In truth, of course, the physicists Renaud Lambiotte and Marcel Ausloos from the University of Liège did not intend to develop identity checks based on musical taste. But who knows whether their results might one day fall into the hands of overzealous security ministers and give them musically stupid ideas. After all, in the age of MP3 players with gigabytes of memory, users create individual collections of tracks that they have downloaded from the Internet and the combination of which would give most other people a cold ringing in their ears. A musical signature, so to speak - and something like that is in demand in certain circles.

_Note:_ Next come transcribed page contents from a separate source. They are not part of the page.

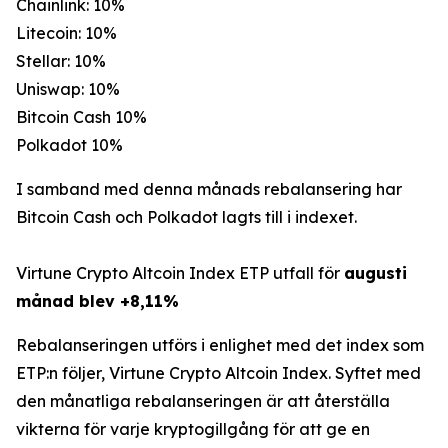
Chainlink: 10%
Litecoin: 10%
Stellar: 10%
Uniswap: 10%
Bitcoin Cash 10%
Polkadot 10%
I samband med denna månads rebalansering har
Bitcoin Cash och Polkadot lagts till i indexet.
Virtune Crypto Altcoin Index ETP utfall för
augusti
månad blev +8,11%
Rebalanseringen utförs i enlighet med det index som
ETP:n följer, Virtune Crypto Altcoin Index. Syftet med
den månatliga rebalanseringen är att återställa
vikterna för varje kryptogillgång för att ge en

The Belgian researchers were more concerned with the question of how interconnected the sounding cosmos actually is and whether its individual parts can actually be classified in the classic categories such as pop, rock or jazz. Material galore provided them with a website where users can set up a personal virtual music closet with whatever they like. As an added service, the site sometimes suggests pieces from other users' closets that might somehow suit the surfer's tastes. In January 2005, which the scientists were allowed to use, data came from 35,916 users and 617,900 music groups. For chart enthusiasts, it should be said straight away: Radiohead, Nirvana, ColdPlay, Metallica and the Beatles were at the top.
Lambiotte and Ausloos analyzed this mess using the methods of the theory of complex networks. First, they connected all users who had at least one piece of music by the same artist in their list. They then ran an increasingly strict filter over this highly ramified network. The criterion was how similar the total collections of the people were.
The result was a kind of tree structure with dense tufts that were connected by areas with few connections. It is quite easy to read trends in music consumption from this, even if each user ultimately had their very own mix. And that was mostly more variable than one would expect from the gut. It went right through funk, rock, heavy metal and pop. Against this background, the music industry should ask itself whether dividing it into fairly rigid categories makes any sense at all. In the computer, a pure voice mixes with a crunching guitar anyway.
If you listen to Uriah Heep while driving, you might be able to end the day with Bach at home. Given such combinations, it might be difficult to read a person's character from their "record collection". Checks at the airport will probably continue to rely on face and fingerprints in the future.